本願商標は、前記のとおり、それぞれ同一の書体でまとまりよく表してなるところ、該構成中の「ソフトタッチ」及び「SOFT TOUCH」の文字は、柔らかい感触(タッチ)等の意味を表す語として親しまれており、さらに、化粧品業界においては、商品の特徴、品質等を表す語として使用されており、自他商品を識別するための標識としては大変弱い語であることから、本願商標の構成において「ソフトタッチ」及び「SOFT TOUCH」の文字部分のみが独立して認識されるとみるべき特段の事情は見いだせない。

そうとすれば、本願商標は、その構成文字に相応して「フェアクレア」、「フェアクレアソフトタッチ」の称呼を生ずるとみるのが相当である。
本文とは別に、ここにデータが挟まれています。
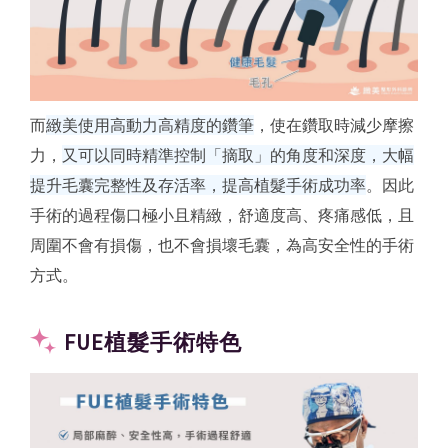
而
緻美使用高動力高精度的鑽筆
，使在鑽取時減少摩擦
力，
又可以同時精準控制「摘取」的角度和深度，大幅
提升毛囊完整性及存活率，提高植髮手術成功率
。因此
手術的過程傷口極小且精緻，舒適度高、疼痛感低，且
周圍不會有損傷，也不會損壞毛囊，為高安全性的手術
方式。
FUE植髮手術特色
さらに、本願商標と引用商標とは、それぞれの構成態様よりして、外観については判然と区別し得る差異を有するものと認められるものであり、観念についても類似とすべき点は見当たらない。

してみれば、本願商標は、引用商標とその称呼、外観及び観念のいずれの点においても非類似の商標といわなければならない。

したがって、本願商標より「ソフトタッチ」の称呼が生ずるとし、そのうえで、両商標が称呼上類似するものとして、本願商標が商標法第4条第1項第11号に該当するとして本願を拒絶した原査定は、取消しを免れない。

その他、政令で定める期間内に本願について拒絶の理由を発見しない。

よって、結論のとおり審決する。